冷戦を知らない世代の「社会主義」
昨夜のNHKBS番組「欲望の資本主義2022」で、経済思想家の斎藤幸平とチェコ出身の経済学者セドラチェクが対話。議論が余り嚙み合わない様子を見ていて思い出したのは、最近の日経新聞読書面で読んだ斎藤先生執筆の記事。1987年生まれの斎藤先生は、いわば「冷戦を知らない子供たち」ということになる。以下に、日経新聞2021年12月4日付記事(半歩遅れの読書術)からメモ。
「今さら、どうしてマルクスですか」。昨年に、『人新世の「資本論」』(集英社新書)を出してからも、何度この質問を受けただろうか。先日も、旧社会主義国出身の経済学者と議論した際、「ソ連の悪夢を繰り返そうなんてお前はなんて愚かなんだ」と呆れられた。
私は1987年生まれで、冷戦の記憶がない。だから、ソ連の恐ろしさは「知らない」。一方で、バブルも、高度経済成長も私にとっては歴史上の出来事にすぎない。むしろ、リアルなのは、今も広がり続ける経済格差、雇用の不安定化、環境破壊といった問題だ。そして、これこそマルクスが批判した資本主義の矛盾であった。
けれども、資本主義の矛盾の解決策が「共産主義」と言うと人々は拒絶反応を示す。私だって、ソ連は最悪だと思う。マルクスとソ連は違うはずだ。でもどう違うのか。この問いが学生時代の私を悩ませた。実は、「共産主義」が何を意味するかは、その擁護者も批判者も、曖昧なことが大半だったからである。
悩んでいた私にヒントをくれたのが、田畑稔『マルクスとアソシエーション』(新泉社)だった。実は、マルクスは「共産主義」や「社会主義」という言葉を稀にしか使っていない。将来社会を描くときは、労働者たちの「自発的結社」を意味する「アソシエーション」を一貫して用いたと田畑は言う。

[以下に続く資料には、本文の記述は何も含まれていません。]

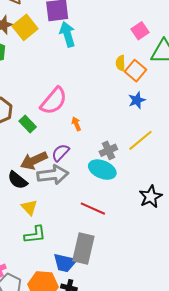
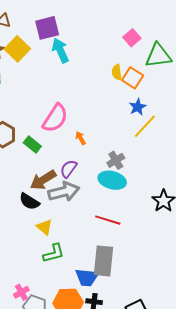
yellow line: (140, 140) -> (145, 126), moved

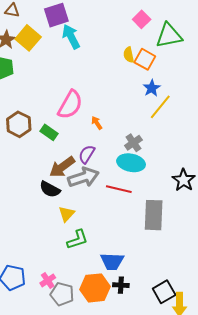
red line: (108, 220) -> (119, 189), moved
yellow triangle: (45, 227) -> (67, 214), turned 36
gray rectangle: (103, 261) -> (154, 215), moved

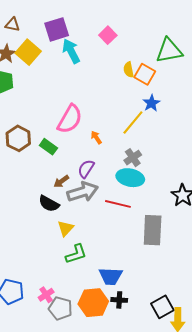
pink square: (142, 19) -> (108, 35), moved
yellow line: (160, 107) -> (133, 123), moved
brown arrow: (62, 167) -> (61, 181), size x0.6

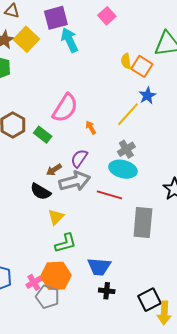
pink square: (108, 35) -> (107, 16), moved
orange hexagon: (93, 303) -> (56, 276), moved

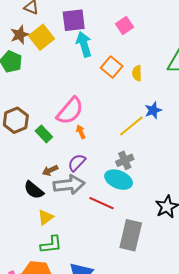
orange square: (142, 66) -> (112, 67), moved
orange arrow: (91, 127) -> (81, 132), moved

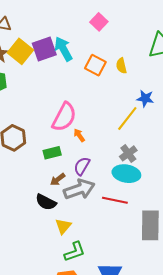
purple square: (74, 20) -> (44, 49), moved
blue star: (153, 110) -> (145, 98), turned -30
green rectangle: (44, 134) -> (52, 153), moved, turned -48

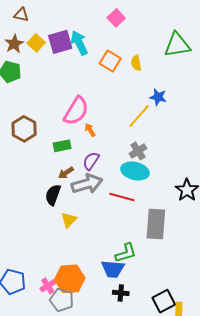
yellow square: (20, 51) -> (36, 43), size x0.7
black semicircle: (46, 202) -> (53, 195), turned 80
green L-shape: (75, 252) -> (126, 253), moved

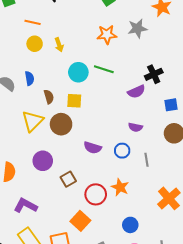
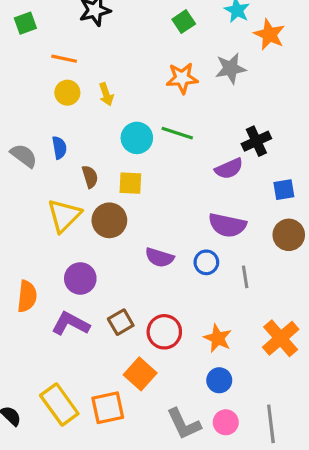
purple semicircle: (135, 127) -> (227, 225), size x1.6
brown square: (68, 179) -> (121, 322), moved
orange star: (120, 187) -> (218, 338), moved
purple L-shape: (25, 206) -> (71, 324), moved

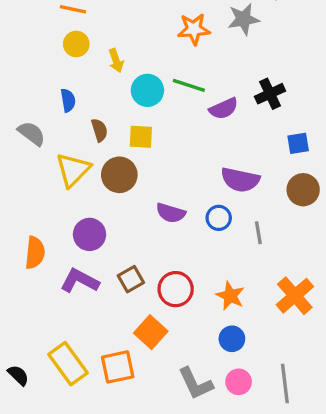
yellow arrow: (106, 94) -> (116, 61), moved
gray semicircle: (24, 156) -> (32, 133), moved
purple semicircle: (229, 169) -> (224, 109), moved

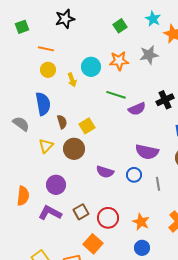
cyan circle: (147, 90) -> (91, 67), moved
blue semicircle: (68, 100) -> (43, 104), size x1.6
yellow square: (141, 137) -> (87, 126), turned -35
yellow triangle: (73, 170) -> (46, 146), size x0.7

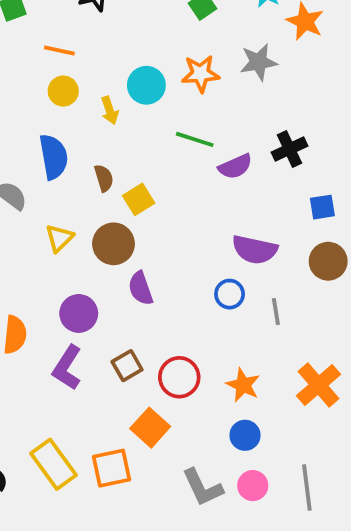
brown semicircle: (62, 122) -> (104, 178), moved
purple semicircle: (105, 172) -> (141, 288), moved, turned 54
purple L-shape: (50, 213) -> (67, 368), turned -85

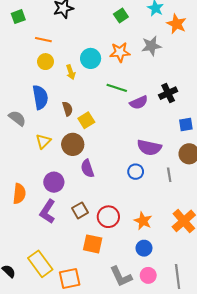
gray line: (276, 312) -> (169, 175), moved
orange square: (150, 428) -> (93, 244), turned -30
orange square: (112, 468) -> (70, 279), moved

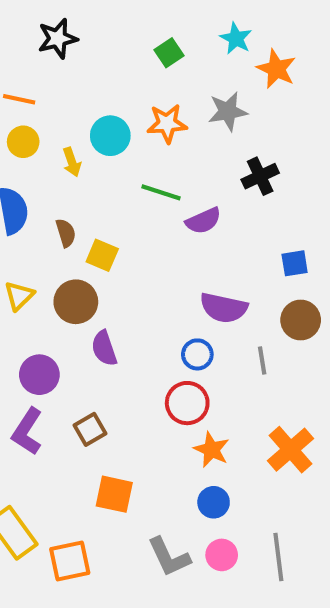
black cross: (168, 93) -> (260, 176), moved
yellow square: (86, 120) -> (102, 255), turned -35
red circle: (108, 217) -> (187, 403), moved

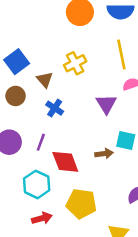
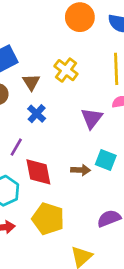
yellow cross: (75, 63) -> (66, 70), turned -35

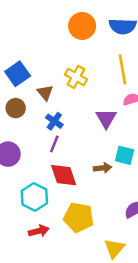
purple line: (16, 147) -> (54, 144), moved

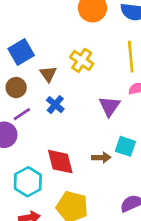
purple line: (54, 144) -> (22, 114), moved, turned 30

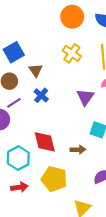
yellow cross: (82, 60) -> (72, 53), moved
brown arrow: (101, 157) -> (78, 150), moved

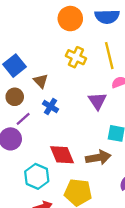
brown arrow: (78, 150) -> (98, 158), size x1.5

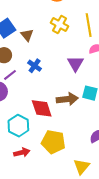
brown triangle: (41, 81) -> (27, 35), moved
brown arrow: (98, 158) -> (67, 99), moved

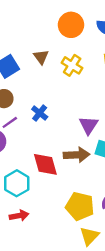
brown triangle: (27, 35) -> (41, 57), moved
purple triangle: (76, 64) -> (89, 125), moved
yellow pentagon: (53, 142) -> (80, 206), moved

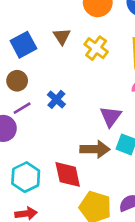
red diamond: (45, 164) -> (68, 174), moved

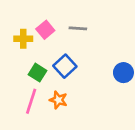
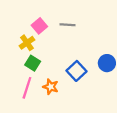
yellow cross: (23, 39) -> (27, 43), moved, turned -35
blue square: (65, 66) -> (76, 71), moved

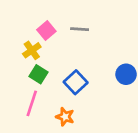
blue square: (76, 71) -> (76, 82), moved
orange star: (51, 87) -> (65, 117), moved

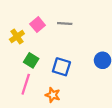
yellow cross: (32, 50) -> (17, 36), moved
blue square: (76, 82) -> (61, 67), turned -30

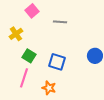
pink square: (38, 25) -> (32, 11), moved

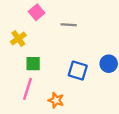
green square: (29, 56) -> (33, 64), turned -32
blue square: (57, 62) -> (78, 71), moved

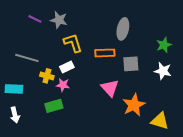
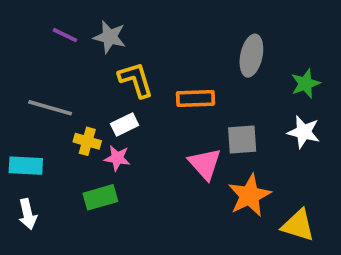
gray ellipse: (123, 29) -> (251, 56), moved
gray square: (131, 64) -> (242, 139), moved

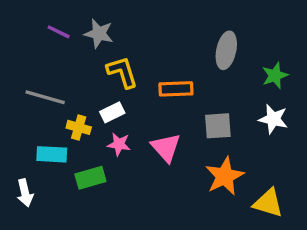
pink star: (117, 158) -> (119, 144), moved
pink triangle: (205, 164) -> (166, 148), moved
cyan rectangle: (26, 166) -> (52, 154), moved

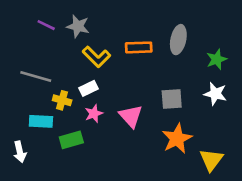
yellow L-shape: (122, 72) -> (96, 57), turned 152
orange rectangle: (176, 89) -> (139, 47), moved
pink star: (119, 144) -> (94, 114), turned -30
yellow triangle: (268, 203) -> (211, 160), turned 50

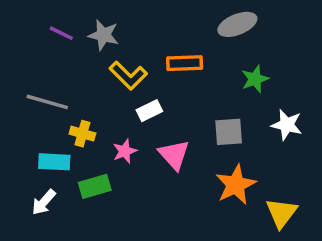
gray ellipse: (178, 40) -> (237, 24), moved, turned 56
green star: (217, 59) -> (255, 79), moved
white rectangle: (88, 88) -> (149, 111), moved
white arrow: (20, 152) -> (44, 202), moved, turned 54

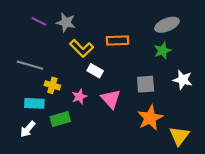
gray ellipse: (237, 24) -> (167, 25), moved
white rectangle: (149, 111) -> (95, 71), turned 56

田畑の本を読むと、ソ連の見方は一変する。「計画経済」という名のもとでの党や国家官僚による独占・支配は、人々の自発的結社とはかけ離れている。「国家資本主義」とでもいうべきものだ。マルクスによれば、そのような支配を打ち破った先にある富の共同管理にこそ、自由な将来社会がある。その担い手は、党や労働組合だけでなく、非政府組織(NGO)や協同組合、様々な社会運動を含む。
・・・もっと自由で楽しそうな「コミュニズム」がある、と確信した斎藤先生は、ソ連とは全く違う21世紀型のコモン社会=コミュニズムを模索する。まさに「冷戦を知らない子供たち」は、「社会主義」に先入観なく向き合えるのだが、それが良いのか悪いのか、自分には正直分からない。冷戦もソ連も記憶のある人間には、社会主義と聞けば、終わった、失敗した、ダメな思想としか思えないので・・・。アソシエーションって、柄谷行人も言ってた話だと思うけど、結局自分には何だかよく分からない。昔から人文学者系の人(今なら内田樹とか)は、「若い時にマルクスを読め」みたいなことを言うけど、何でなんだろうか。失敗したのはソ連型社会主義であり、今一度マルクスに立ち戻って社会主義の可能性を追求しよう、という話だったら、そんなことに今更付き合う気にはならないし。NHK番組では最後に、シュンペーターの「資本主義、社会主義、民主主義」の三題噺?を提示していたけど、これを改めて考えろってことなのか。このところ民主主義危うしの声も大きくなっているので、さらに国家とか市民社会とかポピュリズムも考えろなんて言われたら、もう頭グチャグチャになる~。